Logo for Optical Character Recognition
Model to recognise characters from a preceding OCDNet model.
Latest Version
December 12, 2023
44.39 MB

OCRNet Model Card

Model Overview

The model described in this card is optical character recognition network, which aims to recognize characters from the gray images. One pretrained OCRNet model is delivered, which is trained on Uber-Text and TextOCR dataset with alphanumeric labels.

Model Architecture

This model is a sequence classification model with a ResNet50 backbone and TPS module. And it will take the gray image as network input and produce sequence output.


The training algorithm optimizes the network to minimize the connectionist temporal classification (CTC) loss between a ground truth characters sequence of a text image and a predicted characters sequence. Then characters will be decoded from the sequence output of the model through best path decoding method (greedy decoding).

Training Data

OCRNet pretrained model was trained on Uber-Text and TextOCR dataset. The Uber-Text contains street-level images collected from car mounted sensors and truths annotated by a team of image analysts. We choosed train_1Kx1K, train_4Kx4K and val_4Kx4K to as part of training dataset and val_1Kx1K as part of validation dataset. The TextOCR is the images with annotated texts from OpenImages dataset. After collecting the original data from Uber-text and TextOCR, We remove all the text images with * label in Uber-text and only keep alphanumeric text images with the maximum length is 25 in both datasets. We finally construct the dataset with 805007 text images for training and 24388 images for validation.

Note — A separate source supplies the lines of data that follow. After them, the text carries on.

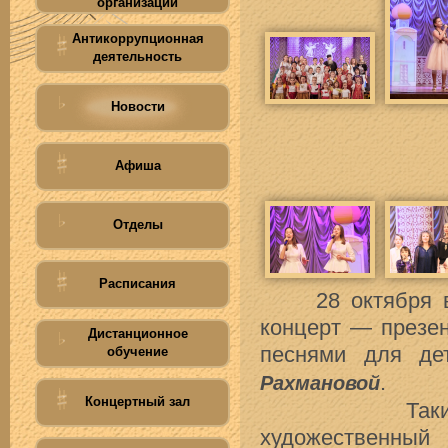
организации
Антикоррупционная
деятельность
Новости
Афиша
Отделы
Расписания
28 октября в Д
концерт — презе
Дистанционное
песнями для де
обучение
.
Рахмановой
Концертный зал
Таким знаме
художественный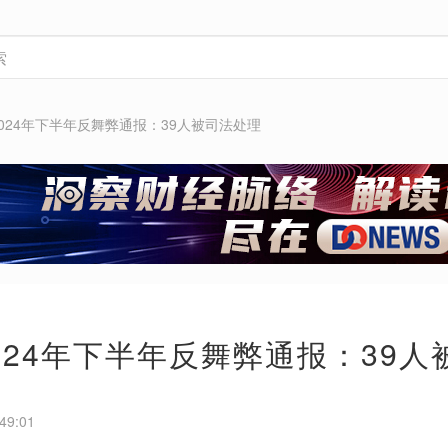
024年下半年反舞弊通报：39人被司法处理
024年下半年反舞弊通报：39人
49:01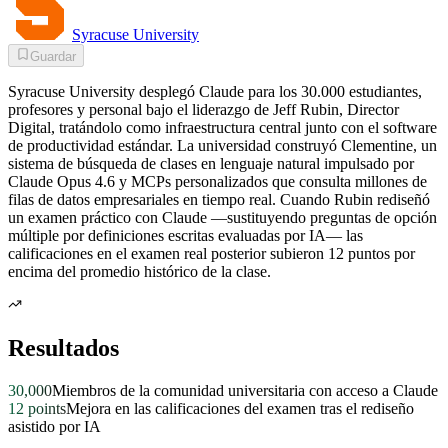
Syracuse University
Guardar
Syracuse University desplegó Claude para los 30.000 estudiantes,
profesores y personal bajo el liderazgo de Jeff Rubin, Director
Digital, tratándolo como infraestructura central junto con el software
de productividad estándar. La universidad construyó Clementine, un
sistema de búsqueda de clases en lenguaje natural impulsado por
Claude Opus 4.6 y MCPs personalizados que consulta millones de
filas de datos empresariales en tiempo real. Cuando Rubin rediseñó
un examen práctico con Claude —sustituyendo preguntas de opción
múltiple por definiciones escritas evaluadas por IA— las
calificaciones en el examen real posterior subieron 12 puntos por
encima del promedio histórico de la clase.
Resultados
30,000
Miembros de la comunidad universitaria con acceso a Claude
12 points
Mejora en las calificaciones del examen tras el rediseño
asistido por IA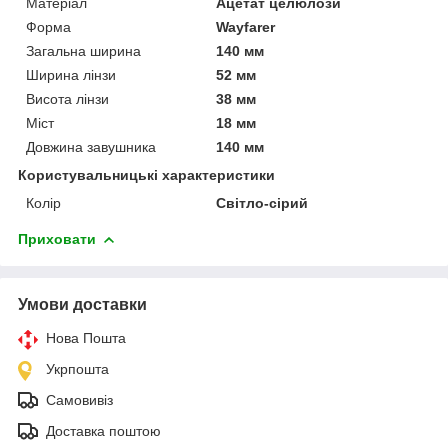
Матеріал
Ацетат целюлози
Форма
Wayfarer
Загальна ширина
140 мм
Ширина лінзи
52 мм
Висота лінзи
38 мм
Міст
18 мм
Довжина завушника
140 мм
Користувальницькі характеристики
Колір
Світло-сірий
Приховати
Умови доставки
Нова Пошта
Укрпошта
Самовивіз
Доставка поштою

  • Characters distribution:

    character number
    0 66593
    1 78427
    2 57371
    3 41161
    4 35940
    5 38532
    6 29962
    7 32832
    8 25638
    9 24722
    a 266112
    b 58961
    c 113112
    d 109646
    e 338070
    f 63478
    g 67516
    h 104027
    i 213779
    j 10182
    k 36094
    l 144891
    m 86323
    n 202957
    o 224892
    p 74268
    q 5241
    r 203800
    s 186173
    t 221474
    u 87616
    v 35857
    w 43865
    x 12512
    y 52413
    z 9849
  • Character length distribution

    character length number
    1 94941
    2 120952
    3 146410
    4 146889
    5 82595
    6 67097
    7 55711
    8 37333
    9 23728
    10 14186
    11 7803
    12 3892
    13 1990
    14 708
    15 352
    16 157
    17 101
    18 62
    19 32
    20 18
    21 11
    22 14
    23 11
    24 9
    25 5

Data Format

The data format must be in the following format.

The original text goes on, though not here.